Your job is to copy the lines from the material that include "크레이트에".

■ Dataset records
* * *
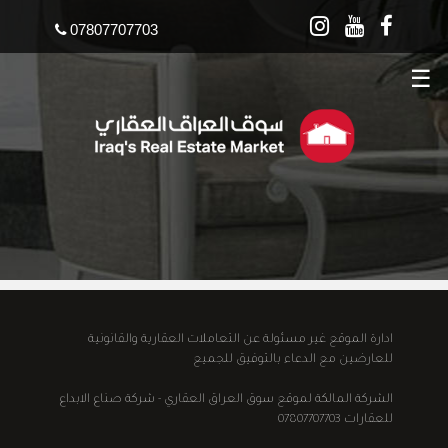
07807707703
☰
ادارة الموقع غير مسئولة عن التعاملات العقارية والقانونية
للعارضين مع الدعاء بالتوفيق للجميع
الشركة المالكة لموقع سوق العراق العقاري - شركة صناع الابداع
للعقارات 07807707703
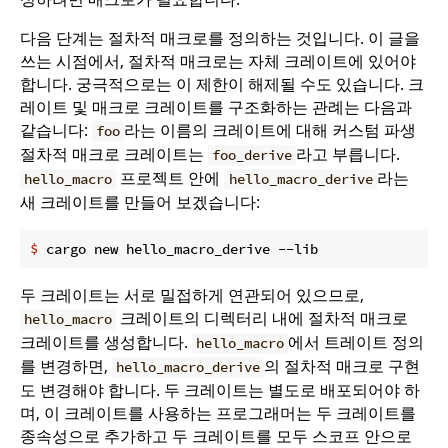
다음 단계는 절차적 매크로를 정의하는 것입니다. 이 글을
쓰는 시점에서, 절차적 매크로는 자체 크레이트에 있어야
합니다. 궁극적으로는 이 제한이 해제될 수도 있습니다. 크
레이트 및 매크로 크레이트를 구조화하는 관례는 다음과
같습니다:
라는 이름의 크레이트에 대해 커스텀 파생
foo
절차적 매크로 크레이트는
라고 부릅니다.
foo_derive
프로젝트 안에
라는
hello_macro
hello_macro_derive
새 크레이트를 만들어 보겠습니다:
$
 cargo new hello_macro_derive --lib
두 크레이트는 서로 밀접하게 연관되어 있으므로,
크레이트의 디렉터리 내에 절차적 매크로
hello_macro
크레이트를 생성합니다.
에서 트레이트 정의
hello_macro
를 변경하면,
의 절차적 매크로 구현
hello_macro_derive
도 변경해야 합니다. 두 크레이트는 별도로 배포되어야 하
며, 이 크레이트를 사용하는 프로그래머는 두 크레이트를
종속성으로 추가하고 두 크레이트를 모두 스코프 안으로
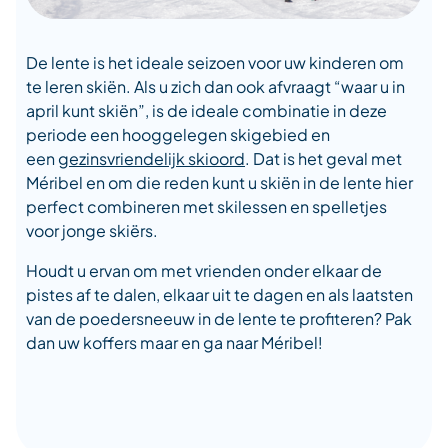
De lente is het ideale seizoen voor uw kinderen om
te leren skiën. Als u zich dan ook afvraagt “waar u in
april kunt skiën”, is de ideale combinatie in deze
periode een hooggelegen skigebied en
een
gezinsvriendelijk skioord
. Dat is het geval met
Méribel en om die reden kunt u skiën in de lente hier
perfect combineren met skilessen en spelletjes
voor jonge skiërs.
Houdt u ervan om met vrienden onder elkaar de
pistes af te dalen, elkaar uit te dagen en als laatsten
van de poedersneeuw in de lente te profiteren? Pak
dan uw koffers maar en ga naar Méribel!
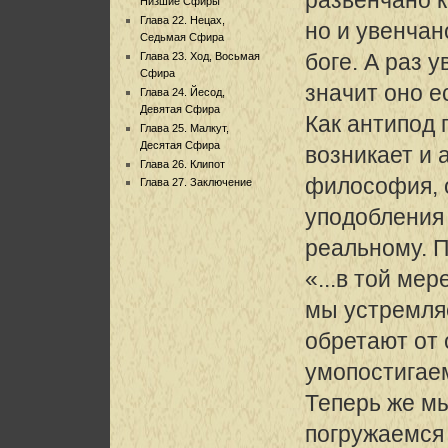
Низшие Сфиры
Глава 22. Нецах,
но и увенчан
Седьмая Сфира
боге. А раз у
Глава 23. Ход, Восьмая
Сфира
значит оно е
Глава 24. Йесод,
Девятая Сфира
Как антипод
Глава 25. Малкут,
Десятая Сфира
возникает и
Глава 26. Клипот
философия, 
Глава 27. Заключение
уподобления
реальному. П
«...в той мер
мы устремляе
обретают от
умопостигае
Теперь же м
погружаемся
* * *
■ Answer section
쓰는 시점에서, 절차적 매크로는 자체 크레이트에 있어야
라는 이름의 크레이트에 대해 커스텀 파생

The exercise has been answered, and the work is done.